Project Description

Karthik Pandian

Karthik Pandian with collaborator Mike Forcia, credit Yolanda Yang

FSC-Harvard Fellow 2022-23 Karthik Pandian (left) with collaborator Mike Forcia (right)

Karthik Ramanan Pandian is a conductor of energy. He is the son of healers, Mariappan Ganesa Pandian (body) and Lalitha Pandian (spirit), who landed in the Bronx region of Turtle Island in 1972. Karthik is the grandson of South Indian Tamil Nadars who moved from rural villages to urban centers as far flung as Okpo, Burma, surviving invasion, perilous migration, and caste discrimination long enough to see the end of British colonialism. Karthik was born on the ancestral territory of the Tongva peoples in what is now known to many as Southern California in 1981. He was an unexpected and doted on third child, surrounded by the love of his older siblings and parents as well as the comforts afforded by his father’s income as a cardiologist.
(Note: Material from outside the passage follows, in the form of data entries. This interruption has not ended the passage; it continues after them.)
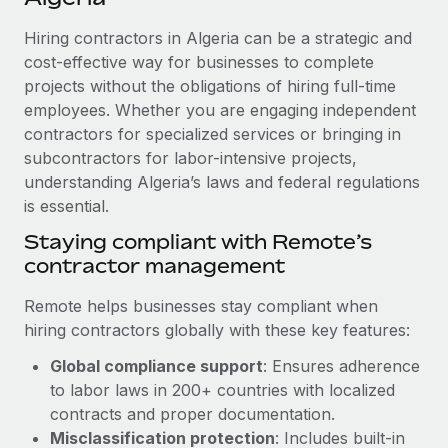
Explore partnership opportunities with us
SERVICES
Hiring contractors in Algeria can be a strategic and
Salary & Talent Insights
Ask an expert
Remote Build
Coming soon
cost-effective way for businesses to complete
Get expert help on global HR & compliance
Integrations and AI Automations Consulting
Insights center
projects without the obligations of hiring full-time
employees. Whether you are engaging independent
Background checks
Get support
contractors for specialized services or bringing in
Simplify your candidate screening processes
CASE STUDIES
subcontractors for labor-intensive projects,
See all resources
Compliance watchtower
understanding Algeria’s laws and federal regulations
Remote Embedded x BambooHR: From local to
global hiring, with no platform switch
is essential.
Stay ahead of compliance risks
BLOG
Impact BambooHR customers can now hire and manage
Staying compliant with Remote’s
Device management
global employees right inside the platform they...
contractor management
Global Payroll
Provision and track IT devices globally
Learn More
EOR & PEO
Remote helps businesses stay compliant when
Entity setup
hiring contractors globally with these key features:
Establish compliant entities fast
Contractor Management
Global compliance support
: Ensures adherence
Transforming fragmented payroll into a single
Mobility & Relocation
Compliance
to labor laws in 200+ countries with localized
source of truth with Remote
Relocate employees with ease
contracts and proper documentation.
At a glance Building on its successful partnership with
Taxes
Misclassification protection
: Includes built-in
Remote for Employer of Record (EOR)...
His mother is a proud caregiver and devout Hindu whose spiritual energy carries into Karthik’s practice, which spans moving image, performance, sculpture, and music. Karthik cares for and is cared for by his partner Paige K. Johnston and his son, Aaru Motherwell Pandian. They share a home and studio on unceded Nipmuck territory which they call Sun & Moon Refuge. Karthik teaches nearby in the Department of Art, Film, and Visual Studies at Harvard University.

FSC Works

Still from In the River. CREDIT Tim Evans, 24 copy. Pictured: Leila Awadallah, Sam Aros, Mitchell LelaPierce

Lucid Decapitation

Karthik Pandian and Mike Forcia

On June 10, 2020, under cover of night, a monument to Christopher Columbus was anonymously beheaded in Boston Harbor. Hours later, protestors led by American Indian Movement activist Mike Forcia (Bad River Anishinaabe) toppled a Columbus statue on the grounds of the Minnesota State Capitol. Direct action against settler colonialism uncoiling in the wake of George Floyd’s murder connected a critical circuit of solidarity and resources between the Movement for Black Lives and the ongoing Indigenous insurgency against the sovereignty of the US. Lucid Decapitation conducts the energy of these acts of destruction into film form, documenting, dramatizing, and speculating around the histories that animated them through the rhetoric and conventions of Hindu mythological cinema. The work searches for relationality in Columbus’ geographic confusion – a founding misrecognition of Caribbean Natives as Indians – a confusion that Brown people live in the crosshairs of to this day. Produced in collaboration with Mike Forcia and an ensemble of Twin Cities-based musicians, dancers, media workers, and activists, Lucid Decapitation braids Indigenous prophecy, Black music, and mythological film to challenge the colonial monument’s claim on space and time. It is a call to loving destruction, to mourn, renew, and re-enchant the world; to turn away from the pedestal and towards one another.